【セミナーレポ】クリニックEXPO『ICTを活用した次世代クリニックのかたち ~院内自動化・集患の実例~』

2020年10月15日、株式会社リード エグジビション ジャパンが開催する、第一回クリニックEXPO 東京にて、クリニックの院内自動化・集患の実例についてのセミナーが行われました。

当セミナーでお話された生田 陽二 医師が運営する東小金井小児神経・脳神経内科クリニックは、ホームページに付随する集患対策を、生田 医師の圧倒的な知識とロジカルな思考をもとに行っており、都内外から患者さんが訪れます。

また、ITを活用した積極的な院内自動化がスタッフの満足度向上につながっていることからも、今後のクリニック開業・運営の参考になるとの解釈のもと、当セミナーの登壇に至りました。

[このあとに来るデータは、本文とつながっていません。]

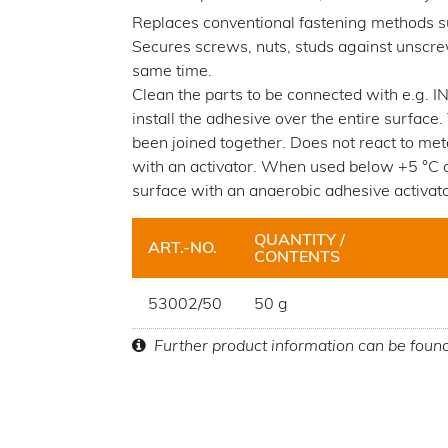
Replaces conventional fastening methods su
Secures screws, nuts, studs against unscrew
same time.
Clean the parts to be connected with e.g
install the adhesive over the entire surface
been joined together. Does not react to met
with an activator. When used below +5 °C or
surface with an anaerobic adhesive activato
QUANTITY /
ART.-NO.
CONTENTS
53002/50
50 g
Further product information can be foun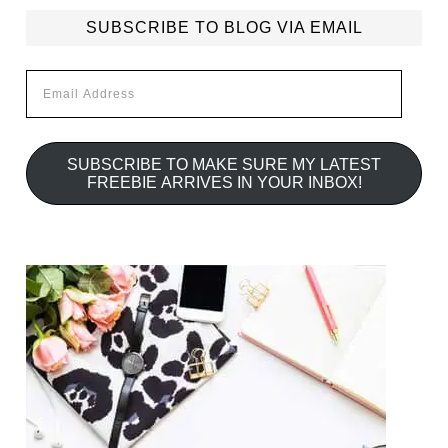
SUBSCRIBE TO BLOG VIA EMAIL
Email
Address
SUBSCRIBE TO MAKE SURE MY LATEST
FREEBIE ARRIVES IN YOUR INBOX!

本記事は、当セミナーの要点としての、ホームページやネット広告を活用した効率的な集患の方法、院内で自動化できる業務の見つけ方やそのメリットなどをまとめた内容となっています。

<セミナー概要>
・日時:2020年10月15日(木)15:00〜16:30
・会場:千葉県:幕張メッセ(第一回 クリニックEXPO[東京]セミナーにて)
・費用:無料
・プログラム:『ICTを活用した次世代クリニックのかたち ~院内自動化・集患の実例~』
・登壇者:東小金井小児神経・脳神経内科クリニック 院長 生田 陽二 医師
     株式会社Donuts CLIUS医療事業部 部長/ジョブカン新規担当 林 志紋

目次
  1. 【集患】ホームページ制作・業者選びのポイント
  2. 広告費用は月9,000円。無駄のない広告の運用方法とは
  3. 業務効率化・院内自動化のきっかけは「めんどくさい」
  4. 生田医師が行っている自動化の内容(一部抜粋)
  5. 自動化・業務効率化で、スタッフも定時退社が可能に
  6. 「毎回同じことをしている」と気づけば、自動化できるチャンス

【集患】ホームページ制作・業者選びのポイント

林 氏
まずは集患について、先生がどんなことをされているのか教えてください。
生田 医師
患者さんがインターネットを使ってクリニックを探すときに、見つけてもらうツールとして有効な「ホームページ」についてご説明します。これから開業されるかたは、集患のためにもホームページ制作が必須かと思います。
ホームページ制作の一般的な流れとしてはだいたい4つのステップに分かれます。
画像作成:編集部
     
私は昔からパソコンに触れる機会が多く、いわゆるパソコンオタクの少年だったので、プログラムを書き、趣味でホームページを作っていました。そのため、(1)〜(4)までのすべての項目を自分で行っています。

生田医師の
>>ホームページ制作、SEO・MEO対策についてはこちらの記事へ

林 氏
業者に依頼する場合はどういう点に気をつけるといいのでしょう?
生田 医師
誰かに頼むとしても、どういう流れでホームページが作られていて、どういう作業のもとで更新やアクセス解析をするのか理解しておけば、業者さんを選ぶときの感覚が付いてくると思います。
例えば更新作業は意外と簡単だから自分でやる、一箇所直すだけでも割に合わないお金が発生する業者さんは避ける等、だんだん分かってくるはずです。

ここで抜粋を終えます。